After a while a very young Arab-looking girl showed up and sat on the farthermost chair on my left. She was fully dressed, with long-sleeves shirt and Capri trousers, but nevertheless pretty much everybody around noticed her. She was indeed the only visible Arab girl in the whole town. And you can easily tell she was feeling uncomfortable, for saying the less.
She then decided to go swimming, and I can assure you that the show was hilarious: reminded me of that Mr. Bean episode with the blind man on the beach — if you have seen it you know what I mean. For removing her shirt and trousers she went all the way behind a small building, walking in the water, and then she crawled crouched in her swimsuit towards the reef trying to keep her body under water as much as possible (we are talking here of a 30 to 50 cm water depth) pretending to look natural at the same time. Notice that everybody else — men and women — was in much less covering outfits.
Back to her chair, wearing shirt and trousers soaking wet from her swimsuit, she eventually spoke to me, asking if I had a spare book for her to read. We chatted a bit: she is a student from Cairo trying to become a Japanese tour-guide — here is when I proudly showed off my
Then, out of the blue, she asked me if I minded to go to dinner with her! I said yes: after all I was the only guest of the « hotel » not busy diving all of the time.
So we went for a salad and a drink. And then I realised why on earth she was asking a perfect stranger to go out: the trip from the hotel to the supper place was exhausting. Every single seller from shops or restaurants was stopping us speaking to her in Arabic, asking if she was Egyptian, what she was doing here and so on. I can only imagine how would have been the same walk if she were alone, instead.This is what happened after: just out of the restaurant there were three big guys, with a fourth one wearing the police uniform a bit apart. They stopped us and they asked her — in Arabic — if I was her husband. A more appropriate question would have been « Is he your father? », based on the age difference! And we were walking, I was not even holding her arm or something! Separated by at least half a metre, you could barely say we were walking together. They also asked us for the place we were hosted, just in case we were thinking of going somewhere else …
Apparently this is how life is like in an Islamic country. I am travelling since four months, and this is the first time I missed Europe. I probably should stop whining about Catholic fanatics, and be grateful for the freedom I take for granted every day.
I would like to stress the fact that absolutely nothing happened, nobody was arrested nor harmed in any way. Still, when I dropped her at her hotel and walked back to mine, I was feeling very sad.
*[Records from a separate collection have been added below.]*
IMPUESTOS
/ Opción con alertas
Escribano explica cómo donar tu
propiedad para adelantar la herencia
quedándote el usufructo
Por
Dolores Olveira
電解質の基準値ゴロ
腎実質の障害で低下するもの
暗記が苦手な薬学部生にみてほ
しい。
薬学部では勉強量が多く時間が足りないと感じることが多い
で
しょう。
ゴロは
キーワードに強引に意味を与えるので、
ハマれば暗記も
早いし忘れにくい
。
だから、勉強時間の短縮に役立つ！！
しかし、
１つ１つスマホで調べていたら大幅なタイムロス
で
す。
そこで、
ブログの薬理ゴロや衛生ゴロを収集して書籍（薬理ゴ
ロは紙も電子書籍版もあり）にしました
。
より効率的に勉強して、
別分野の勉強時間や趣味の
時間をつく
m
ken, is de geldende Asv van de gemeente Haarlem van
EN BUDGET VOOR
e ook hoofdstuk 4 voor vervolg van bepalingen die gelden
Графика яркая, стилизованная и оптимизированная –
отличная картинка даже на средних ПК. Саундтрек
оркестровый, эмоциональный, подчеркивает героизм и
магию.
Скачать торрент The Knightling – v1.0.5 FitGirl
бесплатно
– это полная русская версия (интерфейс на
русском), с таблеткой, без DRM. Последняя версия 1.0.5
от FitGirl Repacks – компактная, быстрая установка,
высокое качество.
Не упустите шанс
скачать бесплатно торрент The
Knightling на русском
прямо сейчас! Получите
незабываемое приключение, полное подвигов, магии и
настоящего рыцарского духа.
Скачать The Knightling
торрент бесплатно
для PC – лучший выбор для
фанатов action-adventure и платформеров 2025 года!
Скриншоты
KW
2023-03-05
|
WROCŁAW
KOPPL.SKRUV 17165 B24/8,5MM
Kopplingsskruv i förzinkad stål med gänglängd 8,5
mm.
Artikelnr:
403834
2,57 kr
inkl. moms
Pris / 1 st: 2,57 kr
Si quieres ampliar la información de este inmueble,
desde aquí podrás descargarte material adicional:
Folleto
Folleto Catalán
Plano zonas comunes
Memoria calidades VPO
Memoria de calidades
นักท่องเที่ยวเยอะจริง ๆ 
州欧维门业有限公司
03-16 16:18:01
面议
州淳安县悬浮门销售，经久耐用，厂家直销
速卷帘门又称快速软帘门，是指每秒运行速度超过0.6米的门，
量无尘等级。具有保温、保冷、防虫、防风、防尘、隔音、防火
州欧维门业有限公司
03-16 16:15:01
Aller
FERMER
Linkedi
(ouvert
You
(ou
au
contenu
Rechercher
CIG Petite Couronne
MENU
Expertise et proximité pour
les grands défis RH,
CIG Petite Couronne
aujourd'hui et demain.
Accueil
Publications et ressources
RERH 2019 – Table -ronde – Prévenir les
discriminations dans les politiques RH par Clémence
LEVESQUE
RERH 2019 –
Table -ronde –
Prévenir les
This article reflects my personal point of view. You can not republish this article or parts of it in any way for any purpose without my written permission.
sometimes we need lack of what we have to appriciate it. i’m waiting you for christmas…i think you need a little bit of your friends to go on with your trip…
Nice one.
Though in Europe there’s still plenty of things WE can’t do (from walking home alone in the evening to being paid like our male colleagues).
It’s strange, you are used to see on TV the differet cultures, but when you feel on your skin what meens is totaly different. I thnik you’re going to grow a lot …
Ciao «Diana».
I don’t get your point: are you saying that women here are paid the same as their male counterparts? That it is safe for them to go home alone late at night?
I repeat my point again: I would better stop whining—for a moment—and be grateful for the freedom I take for granted. I do know that things can go a lot better.
And if you wait a couple of posts, on part 3 of the Israeli Stamp Stigma I will tell you people my opinion over the Italian Embassy in Amman :-)
I was just pointing out that what you have witnessed there happens here as well, though in a less evident way. The manifestations can be different, but the core problem is the same and has been the same for centuries.
Sorry for sounding like a proper Germain Greer. :-)
P.S. I know, I’m really crap at explaining my points.
No. It doesn’t.
You explained yourself very well. What I’m saying is that everything bad happening in Western World about women condition and the like, happens here as well, PLUS all sort of things like the one I have witnessed.
I’m sorry, but even taking into account all the different and underground manifestations the balance is nowere near to be even.
Only my opinion, of course :-)
Yesterday I was going through the London Heathrow new Terminal 5 and at the customs control at the booth next to me (marked with “All other passports”) there was a woman with the Burca. It was the first time I have seen a woman covered in this kind of dress (Tv aside).
She was lively arguing with the policeman.
After a while she eventually got through. The question is: how did the policeman check the looks of the woman? how did he compare her looks to the photo on the passport?
As a procedure to transit through Terminal 5 they take a digital photo and link it to your bording pass. When you board the plane, when presenting the boarding pass your picture comes up on a display.
Is this possible when you wear a Burca?
The world is full of differences. Pi, go on learning and observing around. Then write your posts. We like them.